**The task**
Across the records that follow, count each line holding "povolena", and write only the total.

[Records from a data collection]
----------------

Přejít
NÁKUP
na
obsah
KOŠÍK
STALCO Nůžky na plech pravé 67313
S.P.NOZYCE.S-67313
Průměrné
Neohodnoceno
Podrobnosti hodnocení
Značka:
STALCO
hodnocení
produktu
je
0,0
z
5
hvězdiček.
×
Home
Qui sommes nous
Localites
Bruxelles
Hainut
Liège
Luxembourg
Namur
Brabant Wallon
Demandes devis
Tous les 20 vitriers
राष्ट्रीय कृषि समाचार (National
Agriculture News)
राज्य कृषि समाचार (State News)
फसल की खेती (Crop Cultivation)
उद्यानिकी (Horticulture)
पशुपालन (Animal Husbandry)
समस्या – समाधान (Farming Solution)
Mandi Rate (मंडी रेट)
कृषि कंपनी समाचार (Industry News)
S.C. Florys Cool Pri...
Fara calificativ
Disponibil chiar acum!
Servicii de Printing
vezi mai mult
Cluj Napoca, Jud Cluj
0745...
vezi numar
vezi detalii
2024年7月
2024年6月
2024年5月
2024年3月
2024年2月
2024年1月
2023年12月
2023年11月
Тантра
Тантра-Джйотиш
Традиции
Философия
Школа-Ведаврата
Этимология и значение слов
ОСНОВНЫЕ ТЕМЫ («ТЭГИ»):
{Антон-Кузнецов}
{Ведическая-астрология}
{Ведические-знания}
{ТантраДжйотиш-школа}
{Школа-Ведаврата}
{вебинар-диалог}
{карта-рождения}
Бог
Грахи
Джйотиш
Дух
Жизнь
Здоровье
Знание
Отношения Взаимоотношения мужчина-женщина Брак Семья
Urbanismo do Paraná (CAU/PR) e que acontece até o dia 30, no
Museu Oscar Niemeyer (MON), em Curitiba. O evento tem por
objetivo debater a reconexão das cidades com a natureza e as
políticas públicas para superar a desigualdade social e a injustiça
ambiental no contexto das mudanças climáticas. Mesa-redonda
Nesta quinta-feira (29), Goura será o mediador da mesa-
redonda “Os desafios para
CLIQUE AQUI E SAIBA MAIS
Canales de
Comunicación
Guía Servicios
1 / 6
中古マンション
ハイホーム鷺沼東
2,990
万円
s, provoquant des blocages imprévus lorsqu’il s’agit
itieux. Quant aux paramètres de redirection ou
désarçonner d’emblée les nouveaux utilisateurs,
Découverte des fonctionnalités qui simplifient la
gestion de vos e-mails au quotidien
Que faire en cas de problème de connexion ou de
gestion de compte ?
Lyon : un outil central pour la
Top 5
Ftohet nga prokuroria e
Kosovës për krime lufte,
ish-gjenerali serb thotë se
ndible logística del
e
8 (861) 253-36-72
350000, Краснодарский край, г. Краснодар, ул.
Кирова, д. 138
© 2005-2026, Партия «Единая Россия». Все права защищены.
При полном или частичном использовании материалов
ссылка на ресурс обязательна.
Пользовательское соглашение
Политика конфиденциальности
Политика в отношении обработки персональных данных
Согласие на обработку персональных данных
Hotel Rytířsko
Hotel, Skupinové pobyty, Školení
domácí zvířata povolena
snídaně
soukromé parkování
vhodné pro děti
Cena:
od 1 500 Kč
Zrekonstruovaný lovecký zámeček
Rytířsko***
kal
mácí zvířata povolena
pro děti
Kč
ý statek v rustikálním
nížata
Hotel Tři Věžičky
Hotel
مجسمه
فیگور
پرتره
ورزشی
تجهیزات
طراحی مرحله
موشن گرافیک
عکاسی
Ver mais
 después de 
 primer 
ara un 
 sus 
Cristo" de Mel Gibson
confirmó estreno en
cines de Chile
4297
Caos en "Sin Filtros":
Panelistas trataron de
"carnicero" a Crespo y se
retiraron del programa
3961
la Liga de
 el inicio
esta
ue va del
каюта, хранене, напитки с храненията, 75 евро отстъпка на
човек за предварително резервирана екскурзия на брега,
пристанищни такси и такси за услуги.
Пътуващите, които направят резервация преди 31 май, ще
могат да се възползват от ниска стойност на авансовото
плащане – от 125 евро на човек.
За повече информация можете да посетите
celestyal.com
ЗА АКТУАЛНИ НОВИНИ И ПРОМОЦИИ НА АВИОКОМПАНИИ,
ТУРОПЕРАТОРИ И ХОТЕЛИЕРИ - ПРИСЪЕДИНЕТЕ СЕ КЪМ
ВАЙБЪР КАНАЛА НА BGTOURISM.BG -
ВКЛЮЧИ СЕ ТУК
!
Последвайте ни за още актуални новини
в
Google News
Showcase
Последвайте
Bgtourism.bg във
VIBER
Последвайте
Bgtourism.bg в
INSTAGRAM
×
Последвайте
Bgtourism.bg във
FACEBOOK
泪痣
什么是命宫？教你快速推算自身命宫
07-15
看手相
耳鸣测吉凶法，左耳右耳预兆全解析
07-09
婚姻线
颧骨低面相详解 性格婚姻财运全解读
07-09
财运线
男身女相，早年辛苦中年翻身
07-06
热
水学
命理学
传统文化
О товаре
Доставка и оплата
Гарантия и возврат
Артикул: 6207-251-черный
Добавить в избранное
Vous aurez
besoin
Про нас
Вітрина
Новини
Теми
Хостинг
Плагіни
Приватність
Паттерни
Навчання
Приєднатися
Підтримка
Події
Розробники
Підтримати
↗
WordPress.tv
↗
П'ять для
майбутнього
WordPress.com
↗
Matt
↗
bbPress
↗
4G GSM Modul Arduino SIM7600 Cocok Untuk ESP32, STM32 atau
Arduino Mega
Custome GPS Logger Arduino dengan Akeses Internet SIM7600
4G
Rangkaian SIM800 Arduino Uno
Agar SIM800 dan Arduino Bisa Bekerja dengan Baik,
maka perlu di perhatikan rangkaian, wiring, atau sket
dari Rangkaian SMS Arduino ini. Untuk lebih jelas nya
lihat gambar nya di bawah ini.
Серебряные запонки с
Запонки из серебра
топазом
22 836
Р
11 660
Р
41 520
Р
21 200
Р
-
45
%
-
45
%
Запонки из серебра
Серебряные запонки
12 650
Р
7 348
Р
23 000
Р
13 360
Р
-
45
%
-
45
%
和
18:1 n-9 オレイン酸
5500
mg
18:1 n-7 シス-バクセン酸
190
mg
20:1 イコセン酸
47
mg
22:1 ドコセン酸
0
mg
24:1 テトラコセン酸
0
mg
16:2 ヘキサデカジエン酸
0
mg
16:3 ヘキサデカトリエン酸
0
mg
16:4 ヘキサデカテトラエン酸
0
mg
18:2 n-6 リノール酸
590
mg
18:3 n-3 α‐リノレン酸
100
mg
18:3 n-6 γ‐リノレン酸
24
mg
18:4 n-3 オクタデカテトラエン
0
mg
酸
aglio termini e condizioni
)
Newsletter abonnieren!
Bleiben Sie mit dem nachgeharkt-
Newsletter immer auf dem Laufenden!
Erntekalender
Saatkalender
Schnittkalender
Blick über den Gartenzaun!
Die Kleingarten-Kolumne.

----------------

**Task solution**
2